Results and Conclusions
We find that participants deem artificial intelligence use in medical context should be declared to patients and argue that the explanation should currently follow the standard required of other experimental procedures. Further, since our study provides indications that implementation of HCP–patient briefings lacks behind the identified standard, opportunities for incorporation of training on the use of DHTs into medical curricula and continuous training schedules should be considered.
Keywords
Introduction
An increasing number of Digital Health Technologies (DHTs) are coming to market and are gaining in use among patient– consumers and Healthcare Professionals (HCPs). While there is no universal definition of DHTs, we refer to them as digital technologies applied to the execution of medical functions, such as diagnosis, prognosis, and treatment of disease and other conditions of human health. The U.S. FDA AI/ML database showed 521 entries of artificial intelligence (AI) or machine learning (ML)-enabled approved medical devices as of October 2022. 1 While not the same, the terms DHT and AI are often used interchangeably—although we suggest that AI should be understood as a technology enabling certain forms of DHT. 2 The pipeline for new devices coming to market is filled given high funding both from business 3 and governmental/academic sources. Even though DHTs become increasingly prevalent in clinical practice, 4 regulation currently lags significantly behind technological capability and use.
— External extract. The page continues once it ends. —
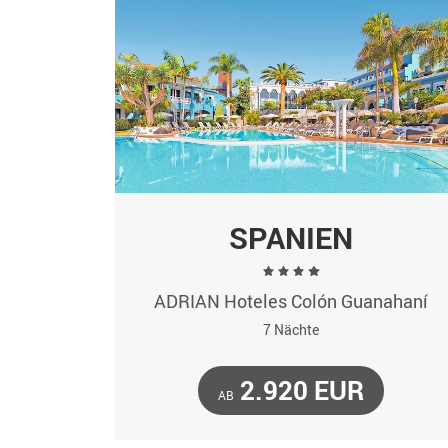
SPANIEN
ADRIAN Hoteles Colón Guanahaní
7 Nächte
2.920 EUR
AB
Harms may occur in violation of principles such as safety/non-maleficence, lack of efficacy/beneficence, and privacy, among others, as a consequence of this “regulatory gap.” 5
Legislative bodies and regulatory agencies may not be able to catch up immediately to this regulatory gap and prevent unsafe, ineffective, or otherwise harmful technologies from coming to market. Thus, user handling of DHTs—both by patient–consumers and professional HCPs—may act as another layer of preventing harm. In the context of professional use, the HCP–patient explanation of medical procedures takes a central role in enabling the ethical use of technologies via establishing informed consent.
At the same time, much debate is currently taking place around the transparency of underlying mechanisms of digital health devices as requirements for those being considered trustworthy. An entire field of Explainable AI has evolved. 6 It is striking that such discussions center around the complex interactions between transparency and other ethical principles, primarily fairness, but not practical aspects and the currently prevalent standard of transparency in medicine.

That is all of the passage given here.